Frequency Range: 30 to 40,000 Hz.

Nominal Impedance: 8 ohms.

Dividing Frequencies: 45 Hz, acoustically coupled; 3,000 Hz, electrical cut-off slope 18 dB per octave.

Acoustic Contour Control: Three position ±2 dB, centered on 1,500 Hz.

Sensitivity: 12.5 watts into nominal 8 ohms produces 96 dB at one meter and 400 Hz in anechoic conditions.

Continuous Power Rating: 20 volts (50 watts) from 100 Hz to 2,500 Hz, reducing to 8 volts (8 watts) above 3,000 Hz.

Dimensions: 63 cm (24.8 in.) x 33 cm (13 in.) x 26 cm (10.2 in.).

Weight: 15.8 kg (35 lbs.).

Price: $425.00 each.

It is probably fair to say that most loudspeaker manufacturers now have access to computers or at least know what a computer can do. It is also fair to say that most loudspeaker manufacturers now know something about phase response and have at least a passing acquaintance with the phrase "time domain." But there had to be someone who was first; there had to be a manufacturer who, without prior advertising hoopla or pressure from their competition, borrowed an expensive computer to analyze the time domain and phase performance of their product, then laid out good money to buy a computer to assist in further design improvements on that product. KEF Electronics Ltd. in Kent, England was that company. However, KEF never blew horns or beat drums over what they did, so most persons not on the inside of this business are not aware of the mild revolution KEF started.

One of the first of KEF's commercial loudspeaker systems to benefit from computer analysis was their Model 104, which was introduced in 1973. KEF now has a number of computer-assisted-design loudspeaker systems in their inventory, but they recently upgraded the 104 with a new crossover design (using digital analysis techniques, of course). The system utilizes a new crossover circuit which KEF calls an acoustic Butterworth (aB) filter network, and the system is accordingly identified as the Model 104 aB.

The 104 aB uses two active drivers and a passive radiator. A 330-mm by 229-mm (13x9 in.) passive radiator is acoustically coupled with a 203-mm (8-in.) driver at frequencies below 45 Hz. The 203-mm driver crosses over at 3 kHz to a tweeter which carries the top end up to beyond 20 kHz.

The crossover network is unusual in two respects: (1) it is a third-order network with an asymptotic 18-dB-per-octave attenuation rate, and (2) it incorporates the driver-reflected impedances in its design. It does not, in other words, draw values from some handbook under the presumption that the loudspeaker which is to be connected to the network is a pure resistor.
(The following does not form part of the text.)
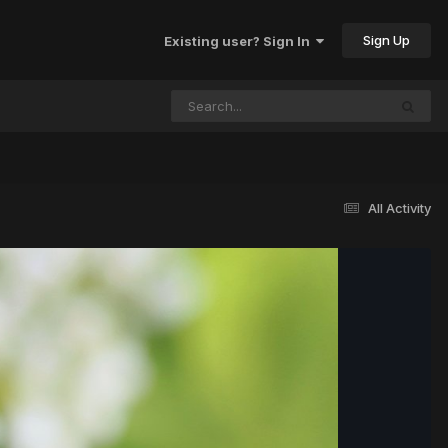
Sign Up
Existing user? Sign In
All Activity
The system is relatively small, measuring 630 x 330 x 260 mm (24.8 x 13 x 10.2 in.) and can be shelf mounted. But at a weight of 15.8 kg (35 lbs.), this system should have a sturdy shelf. To avoid overemphasis of the lower frequencies, KEF advises raising the cabinet by at least 200 mm (7.9 in.) above the floor.

Electrical connection to the system is made either by a two-pin DIN connector, using the cable supplied with each speaker, or via 4-mm sockets. Since most American power amplifiers will not accept the connector which is attached to the cable, it is necessary to use the 4-mm sockets. Unfortunately it is not possible to make good electrical contact without the aid of plugs, known commonly as "banana plugs." And since the spacing between these sockets is 35 mm, rather than the more conventional 20-mm spacing of American plugs, it will require the purchase and connection of additional connectors. Terminal polarity is indicated by small positive and negative symbols molded in the plastic receptacle holding the sockets, and the choice of basic black on-black renders the sockets extremely difficult to identify.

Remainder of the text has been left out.